* **Task objective**:
Would it be possible to copy exactly the lines from the one containing "are common reasons." to the end of the entries, including both and nothing else?
◇ ◇ ◇ ◇
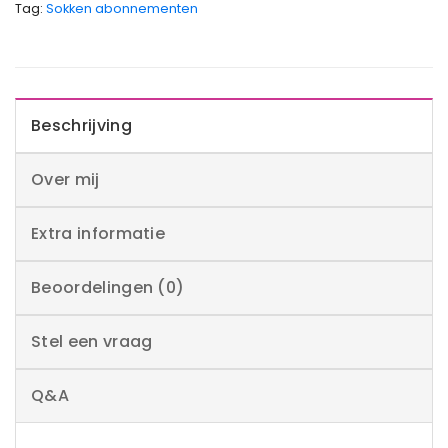
Tag:
Sokken abonnementen
Beschrijving
Over mij
Extra informatie
Beoordelingen (0)
Stel een vraag
Q&A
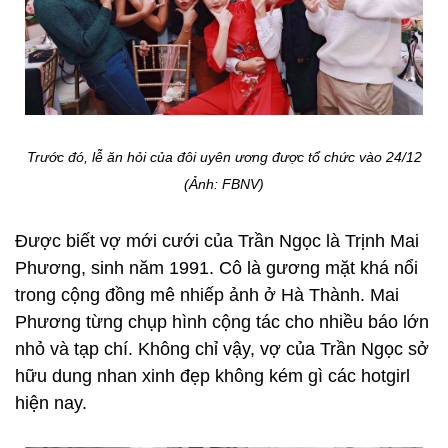
Trước đó, lễ ăn hỏi của đôi uyên ương được tổ chức vào 24/12
(Ảnh: FBNV)
Được biết vợ mới cưới của Trần Ngọc là Trịnh Mai
Phương, sinh năm 1991. Cô là gương mặt khá nổi
trong cộng đồng mê nhiếp ảnh ở Hà Thành. Mai
Phương từng chụp hình cộng tác cho nhiều báo lớn
nhỏ và tạp chí. Không chỉ vậy, vợ của Trần Ngọc sở
hữu dung nhan xinh đẹp không kém gì các hotgirl
hiện nay.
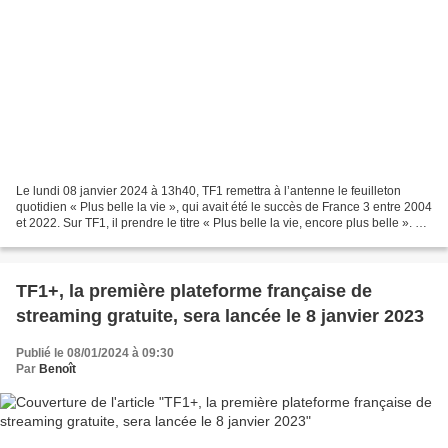
Le lundi 08 janvier 2024 à 13h40, TF1 remettra à l’antenne le feuilleton
quotidien « Plus belle la vie », qui avait été le succès de France 3 entre 2004
et 2022. Sur TF1, il prendre le titre « Plus belle la vie, encore plus belle ». Un
an après l’effondrement...
TF1+, la première plateforme française de
streaming gratuite, sera lancée le 8 janvier 2023
Publié le 08/01/2024 à 09:30
Par
Benoît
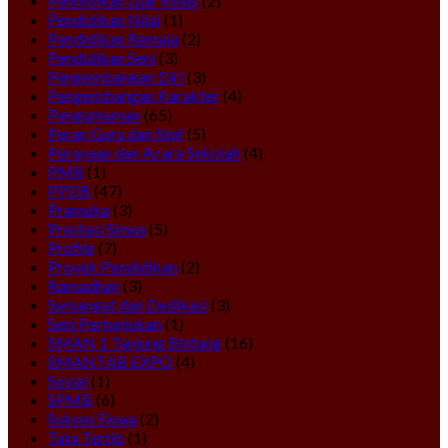
Pendidikan Luar Kelas
(2)
Pendidikan Nilai
(1)
Pendidikan Remaja
(2)
Pendidikan Seni
(3)
Pengembangan Diri
(3)
Pengembangan Karakter
(4)
Pengumuman
(65)
Peran Guru dan Staf
(5)
Perayaan dan Acara Sekolah
(4)
PMR
(1)
PPDB
(47)
Pramuka
(3)
Prestasi Siswa
(5)
Profile
(7)
Proyek Pendidikan
(2)
Ramadhan
(3)
Semangat dan Dedikasi
(3)
Seni Pertunjukan
(1)
SMAN 1 Tanjung Bintang
(16)
SMANTAB EXPO
(4)
Sosial
(1)
SPMB
(6)
Sukses Siswa
(2)
Tata Tertib
(1)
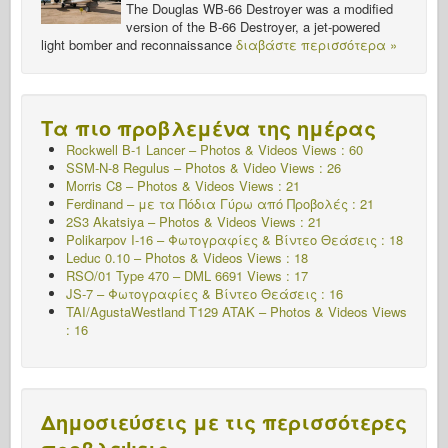
The Douglas WB-66 Destroyer was a modified
version of the B-66 Destroyer, a jet-powered
light bomber and reconnaissance
διαβάστε περισσότερα »
Τα πιο προβλεμένα της ημέρας
Rockwell B-1 Lancer – Photos & Videos Views : 60
SSM-N-8 Regulus – Photos & Video Views : 26
Morris C8 – Photos & Videos Views : 21
Ferdinand – με τα Πόδια Γύρω από Προβολές : 21
2S3 Akatsiya – Photos & Videos Views : 21
Polikarpov I-16 – Φωτογραφίες & Βίντεο Θεάσεις : 18
Leduc 0.10 – Photos & Videos Views : 18
RSO/01 Type 470 – DML 6691 Views : 17
JS-7 – Φωτογραφίες & Βίντεο Θεάσεις : 16
TAI/AgustaWestland T129 ATAK – Photos & Videos Views
: 16
Δημοσιεύσεις με τις περισσότερες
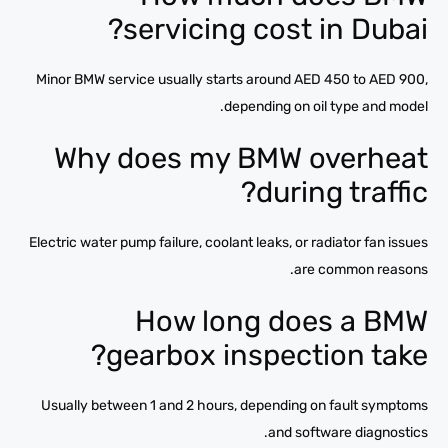
servicing cost in Dubai?
Minor BMW service usually starts around AED 450 to AED 900,
depending on oil type and model.
Why does my BMW overheat
during traffic?
Electric water pump failure, coolant leaks, or radiator fan issues
are common reasons.
How long does a BMW
gearbox inspection take?
Usually between 1 and 2 hours, depending on fault symptoms
and software diagnostics.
◇ ◇ ◇ ◇
* **Exercise response**:
are common reasons.
How long does a BMW
gearbox inspection take?
Usually between 1 and 2 hours, depending on fault symptoms
and software diagnostics.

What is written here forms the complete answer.